I don't understand what is so controversial about this: the market wanted an SDRAM chipset with AGP 4X, 133MHz FSB support, etc to pair those lovely Coppermines with. Intel told people "you're going to use RDRAM and you're going to like it", at least until VIA came along with their own SDRAM chipset (and "coincidentally" at a time when the Slot A Athlons made AMD a player at the high end.). Then they scrambled, launched the i815 in June 2000 with a few weird face-saving quirks trying to pretend it wasn't a high-end chipset, and that was the end of RDRAM on the PIII platform.
And it seems clear enough to me that if it wasn't for i) the VIA chipset, and ii) AMD being a serious competitive threat (and doing so using SDRAM), they probably... would have eventually discontinued the 440BX (and/or the 100MHz Coppermines) without an SDRAM replacement. And really, the 440BX was becoming obsolete, the world was going to move towards the P4 anyways, etc., so whether it remained available or not was less important...
As I said earlier, the more I think about this, the more this reminds me of Itanium vs x64. Same story - Intel has some bold aggressive plan to just abruptly end the evolution of the existing stuff and force people to something new and different and expensive. And AMD/VIA/etc come along and undermine that plan, forcing Intel to adopt the lower-priced, lower-disruption path instead.
You said
"Anand wrote that Intel was threatening to cut 440BX shipments to Taiwanese board makers."
They actually said
"With the threat of the BX chipset supply drying up"
That isnt the same thing.
Intel was threatening to stop the production of the chipsets and so the supply would dry up.
When you say "cut 440BX shipments" it makes it sound like Intel had then to send but wouldnt be sending them because they wanted to boaard makers to use the I820 instead.
Intel did have a flagship chipset that supported their new 133FSB CPUs.

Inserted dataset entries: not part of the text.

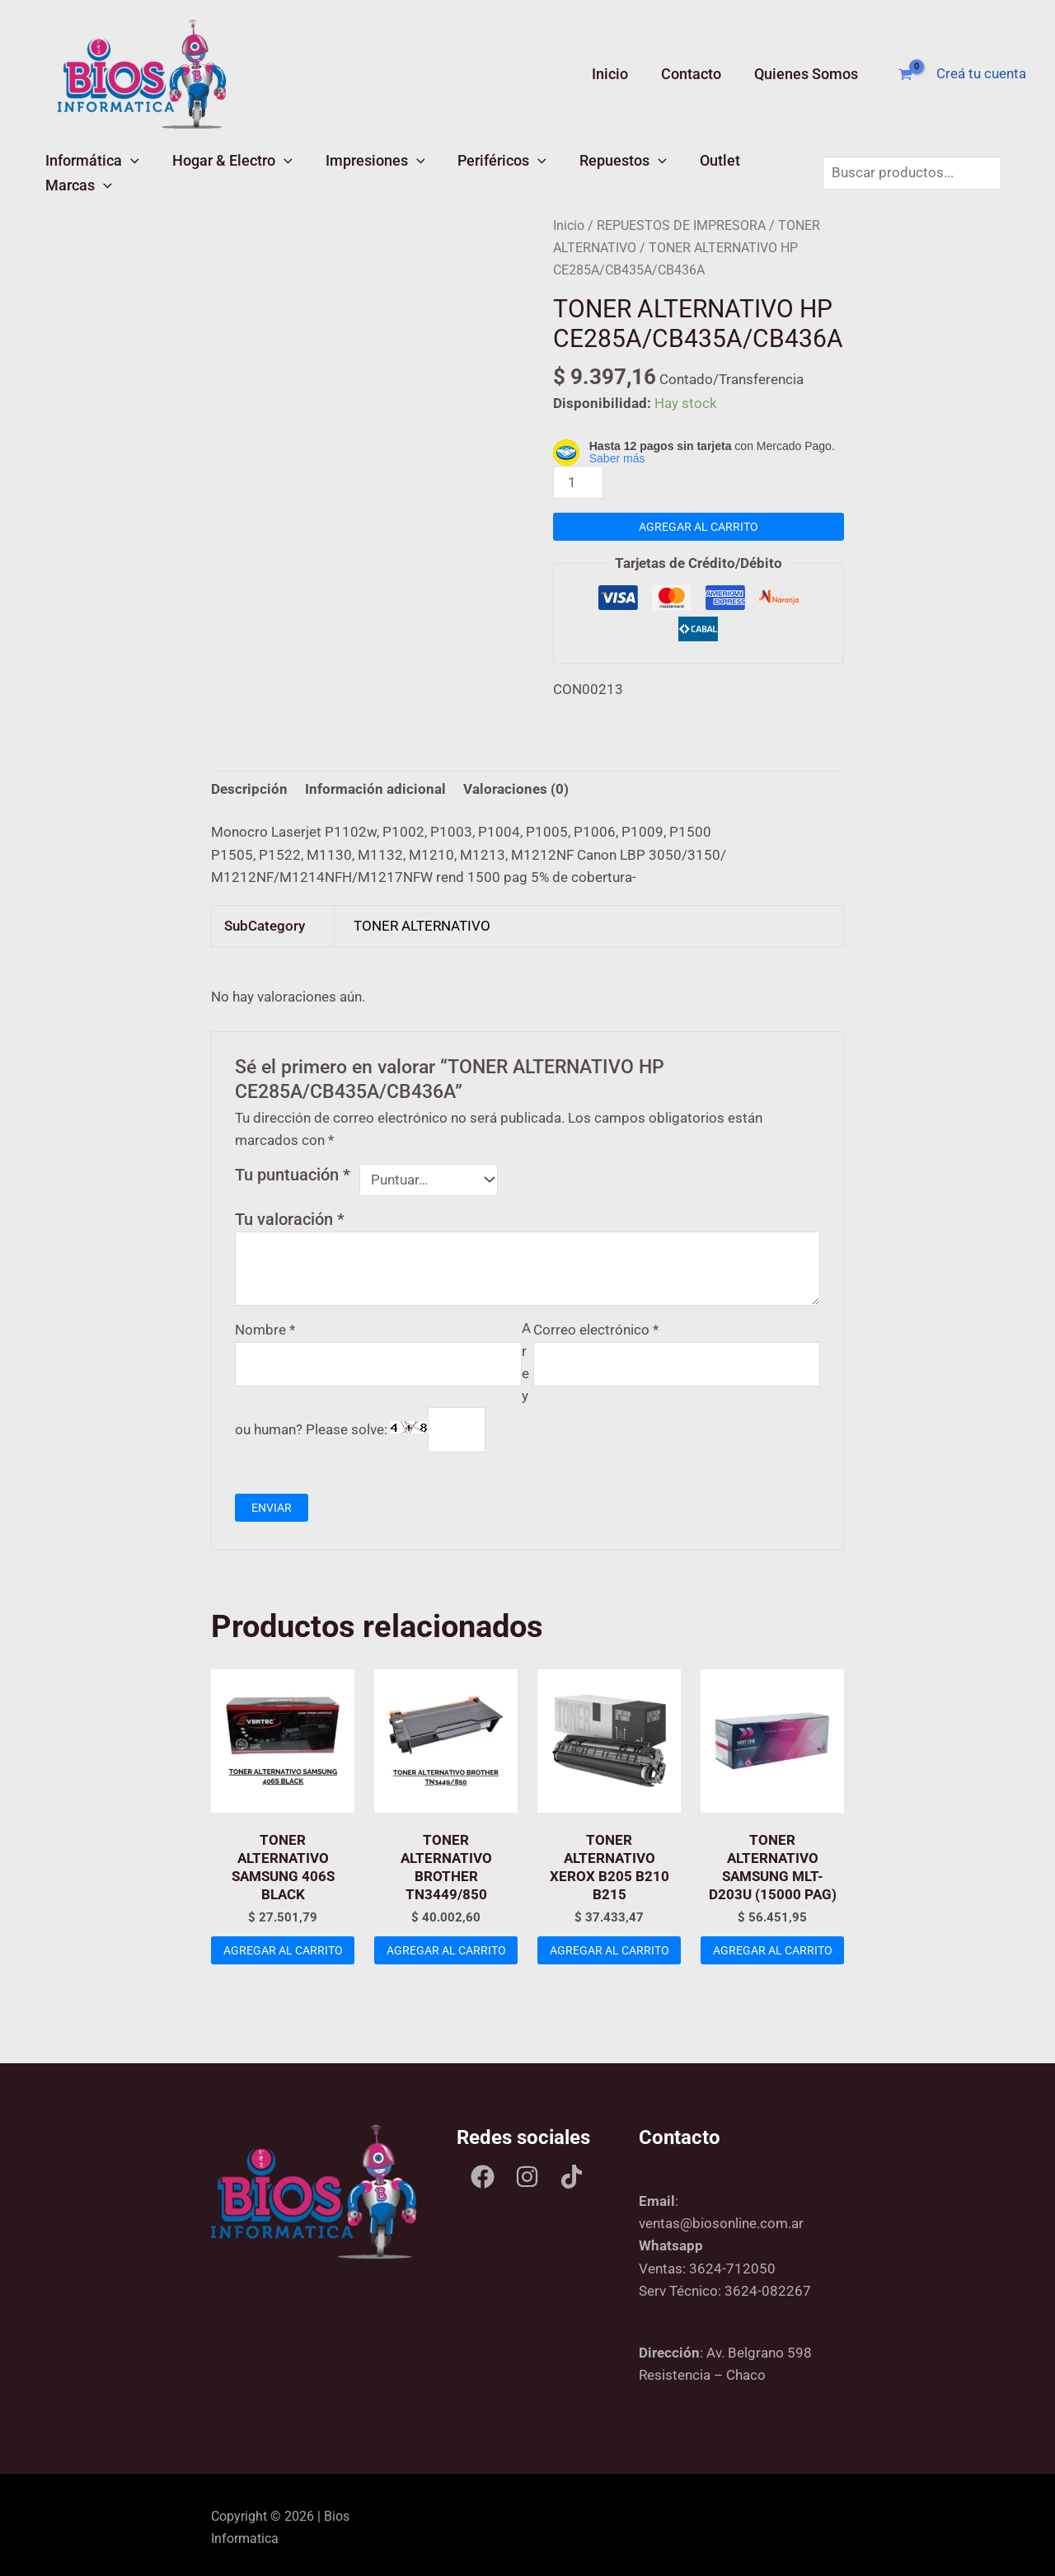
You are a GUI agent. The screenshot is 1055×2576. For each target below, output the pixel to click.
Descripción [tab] (249, 784)
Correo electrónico (596, 1324)
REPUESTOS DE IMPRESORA (681, 220)
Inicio (618, 73)
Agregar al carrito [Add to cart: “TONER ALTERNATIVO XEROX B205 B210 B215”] (609, 1951)
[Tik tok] (572, 2172)
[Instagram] (527, 2172)
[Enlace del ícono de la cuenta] (981, 74)
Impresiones (350, 170)
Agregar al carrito (698, 521)
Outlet (665, 170)
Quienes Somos (808, 73)
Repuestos (577, 170)
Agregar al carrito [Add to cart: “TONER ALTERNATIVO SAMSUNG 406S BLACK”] (282, 1951)
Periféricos (466, 170)
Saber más (617, 454)
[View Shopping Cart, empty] (905, 74)
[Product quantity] (578, 478)
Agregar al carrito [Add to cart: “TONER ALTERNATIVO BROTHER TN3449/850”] (446, 1951)
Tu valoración (290, 1214)
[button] (125, 170)
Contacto (696, 73)
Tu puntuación (292, 1170)
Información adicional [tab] (375, 784)
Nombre (265, 1324)
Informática (87, 170)
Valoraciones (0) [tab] (516, 784)
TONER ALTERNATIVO (422, 921)
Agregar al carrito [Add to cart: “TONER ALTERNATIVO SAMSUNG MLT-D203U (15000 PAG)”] (772, 1951)
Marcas (741, 170)
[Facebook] (483, 2172)
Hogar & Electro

It was the i820.
The only reason your argument stands up is you add the caveat that it must support SDRAM.
That is a limitation that you set for it, not Intel.
They did have a passable chipset it just that you dont want it because it isnt cheap. It didnt give all the frills you want with a bargain cost. If you wanted that then there was the 810 chipset.
And it wasnt even that the chipset was expensive, it was the RAM you put with it that was more expensive than SDRAM. Had RDRAM been the same cost as SDRAM then this conversation might never have happened.
Yes I think it is like the IA-64 vs AMD64. Intel had an idea and pushed on with it, then somebody showed a cheaper alternative and it took Intel some time to change course and follow.